● **Saved data entries**
++++++++++

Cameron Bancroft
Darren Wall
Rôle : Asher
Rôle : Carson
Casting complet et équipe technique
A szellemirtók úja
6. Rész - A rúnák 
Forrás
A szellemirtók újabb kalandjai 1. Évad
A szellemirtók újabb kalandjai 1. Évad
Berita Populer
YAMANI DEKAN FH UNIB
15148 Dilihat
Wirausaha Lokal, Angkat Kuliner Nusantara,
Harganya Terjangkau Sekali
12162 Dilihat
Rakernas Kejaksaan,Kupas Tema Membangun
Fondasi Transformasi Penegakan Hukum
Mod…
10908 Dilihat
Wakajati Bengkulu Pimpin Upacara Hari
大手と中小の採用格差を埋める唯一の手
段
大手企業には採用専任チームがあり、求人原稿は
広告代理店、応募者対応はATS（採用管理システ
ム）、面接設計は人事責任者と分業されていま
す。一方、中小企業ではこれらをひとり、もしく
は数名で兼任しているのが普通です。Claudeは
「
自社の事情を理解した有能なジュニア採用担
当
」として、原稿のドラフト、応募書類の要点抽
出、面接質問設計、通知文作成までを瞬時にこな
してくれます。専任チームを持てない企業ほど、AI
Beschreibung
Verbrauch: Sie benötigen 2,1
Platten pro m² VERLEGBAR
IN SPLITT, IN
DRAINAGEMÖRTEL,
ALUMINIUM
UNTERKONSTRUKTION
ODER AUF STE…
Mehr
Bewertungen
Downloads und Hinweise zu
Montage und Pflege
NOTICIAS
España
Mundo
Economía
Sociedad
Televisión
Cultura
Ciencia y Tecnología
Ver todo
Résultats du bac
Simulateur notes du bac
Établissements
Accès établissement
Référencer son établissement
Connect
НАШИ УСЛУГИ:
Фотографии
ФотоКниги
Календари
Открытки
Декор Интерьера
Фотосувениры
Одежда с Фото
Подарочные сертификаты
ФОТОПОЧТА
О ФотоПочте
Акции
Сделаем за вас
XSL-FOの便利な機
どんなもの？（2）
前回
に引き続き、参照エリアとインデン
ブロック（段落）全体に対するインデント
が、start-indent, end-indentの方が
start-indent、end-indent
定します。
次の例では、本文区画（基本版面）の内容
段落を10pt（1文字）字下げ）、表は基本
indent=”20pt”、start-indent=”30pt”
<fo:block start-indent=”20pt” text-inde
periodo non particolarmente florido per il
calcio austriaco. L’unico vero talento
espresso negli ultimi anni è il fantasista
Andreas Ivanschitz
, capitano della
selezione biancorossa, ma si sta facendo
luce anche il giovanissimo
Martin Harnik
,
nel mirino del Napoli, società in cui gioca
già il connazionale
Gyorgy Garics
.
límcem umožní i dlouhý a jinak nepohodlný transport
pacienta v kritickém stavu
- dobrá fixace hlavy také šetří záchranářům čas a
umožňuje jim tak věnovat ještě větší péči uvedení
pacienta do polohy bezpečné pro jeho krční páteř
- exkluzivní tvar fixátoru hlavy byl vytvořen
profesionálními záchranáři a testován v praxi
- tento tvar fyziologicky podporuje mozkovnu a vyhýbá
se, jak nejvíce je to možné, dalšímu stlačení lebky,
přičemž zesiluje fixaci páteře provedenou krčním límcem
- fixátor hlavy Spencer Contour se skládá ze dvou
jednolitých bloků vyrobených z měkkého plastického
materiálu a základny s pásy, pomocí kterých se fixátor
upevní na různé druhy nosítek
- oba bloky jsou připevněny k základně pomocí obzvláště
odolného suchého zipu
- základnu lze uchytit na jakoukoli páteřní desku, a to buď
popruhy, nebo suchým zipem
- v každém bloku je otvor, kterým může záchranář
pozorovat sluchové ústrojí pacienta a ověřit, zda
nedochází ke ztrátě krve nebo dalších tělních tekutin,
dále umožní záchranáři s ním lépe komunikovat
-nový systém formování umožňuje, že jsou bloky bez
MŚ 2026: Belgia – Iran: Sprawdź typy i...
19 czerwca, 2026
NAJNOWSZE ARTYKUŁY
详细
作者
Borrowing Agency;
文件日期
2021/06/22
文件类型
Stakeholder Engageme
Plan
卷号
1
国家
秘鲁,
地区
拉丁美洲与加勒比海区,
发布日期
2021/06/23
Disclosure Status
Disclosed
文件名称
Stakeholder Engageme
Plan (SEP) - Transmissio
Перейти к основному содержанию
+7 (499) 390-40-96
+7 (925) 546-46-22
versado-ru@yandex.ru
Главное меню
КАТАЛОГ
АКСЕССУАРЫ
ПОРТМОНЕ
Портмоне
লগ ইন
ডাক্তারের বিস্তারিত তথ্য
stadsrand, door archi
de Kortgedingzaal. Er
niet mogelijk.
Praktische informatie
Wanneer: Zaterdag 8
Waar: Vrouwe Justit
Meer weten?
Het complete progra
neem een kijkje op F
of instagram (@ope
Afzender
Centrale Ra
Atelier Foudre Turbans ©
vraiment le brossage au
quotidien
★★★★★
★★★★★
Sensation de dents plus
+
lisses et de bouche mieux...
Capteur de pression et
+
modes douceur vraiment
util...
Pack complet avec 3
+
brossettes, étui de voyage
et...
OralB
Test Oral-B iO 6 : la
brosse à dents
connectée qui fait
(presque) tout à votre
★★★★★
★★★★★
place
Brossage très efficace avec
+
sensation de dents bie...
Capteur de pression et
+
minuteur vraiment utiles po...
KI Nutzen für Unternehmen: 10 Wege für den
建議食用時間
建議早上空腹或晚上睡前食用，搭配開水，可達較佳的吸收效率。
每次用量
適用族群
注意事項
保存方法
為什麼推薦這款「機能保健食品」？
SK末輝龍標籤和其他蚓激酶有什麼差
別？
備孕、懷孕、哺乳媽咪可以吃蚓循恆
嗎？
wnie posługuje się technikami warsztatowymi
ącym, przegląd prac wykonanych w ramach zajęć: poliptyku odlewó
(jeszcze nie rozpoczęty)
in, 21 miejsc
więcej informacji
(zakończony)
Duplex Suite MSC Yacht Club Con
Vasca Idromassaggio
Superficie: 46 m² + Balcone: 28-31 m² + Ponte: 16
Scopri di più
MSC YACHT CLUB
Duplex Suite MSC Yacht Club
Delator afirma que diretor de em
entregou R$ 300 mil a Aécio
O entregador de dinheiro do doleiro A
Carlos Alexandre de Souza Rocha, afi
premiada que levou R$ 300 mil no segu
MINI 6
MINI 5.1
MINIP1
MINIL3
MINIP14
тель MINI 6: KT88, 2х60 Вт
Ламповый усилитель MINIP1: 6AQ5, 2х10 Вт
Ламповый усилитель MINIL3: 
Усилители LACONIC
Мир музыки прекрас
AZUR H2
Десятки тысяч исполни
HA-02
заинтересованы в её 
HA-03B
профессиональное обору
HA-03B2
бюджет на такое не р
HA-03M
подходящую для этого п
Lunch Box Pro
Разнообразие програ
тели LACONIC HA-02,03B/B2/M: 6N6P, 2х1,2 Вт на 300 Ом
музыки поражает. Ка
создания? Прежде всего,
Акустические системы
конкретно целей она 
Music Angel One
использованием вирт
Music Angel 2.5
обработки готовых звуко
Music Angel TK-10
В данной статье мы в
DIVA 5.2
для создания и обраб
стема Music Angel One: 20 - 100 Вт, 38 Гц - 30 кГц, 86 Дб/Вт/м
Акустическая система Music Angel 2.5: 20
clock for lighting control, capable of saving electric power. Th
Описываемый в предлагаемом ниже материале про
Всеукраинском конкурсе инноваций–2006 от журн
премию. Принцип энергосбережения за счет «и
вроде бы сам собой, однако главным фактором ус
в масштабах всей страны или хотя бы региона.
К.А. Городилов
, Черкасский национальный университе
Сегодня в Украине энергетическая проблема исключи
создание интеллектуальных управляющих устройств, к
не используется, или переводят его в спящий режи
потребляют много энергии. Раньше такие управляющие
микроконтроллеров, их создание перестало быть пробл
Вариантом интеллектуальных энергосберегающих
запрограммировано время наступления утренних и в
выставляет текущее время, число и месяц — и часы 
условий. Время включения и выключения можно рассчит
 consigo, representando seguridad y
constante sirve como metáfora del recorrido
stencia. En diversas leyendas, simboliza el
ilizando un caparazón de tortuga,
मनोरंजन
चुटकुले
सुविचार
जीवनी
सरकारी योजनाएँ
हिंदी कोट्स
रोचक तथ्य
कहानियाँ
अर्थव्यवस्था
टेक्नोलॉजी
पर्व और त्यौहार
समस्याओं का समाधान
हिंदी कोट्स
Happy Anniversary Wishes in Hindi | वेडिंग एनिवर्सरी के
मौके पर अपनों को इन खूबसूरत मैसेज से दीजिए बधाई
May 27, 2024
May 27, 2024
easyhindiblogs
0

++++++++++

● **Task description**
Every line that contains the string "dents" should be copied from the entries.

● **Written response**
Sensation de dents plus
brosse à dents
sensation de dents bie...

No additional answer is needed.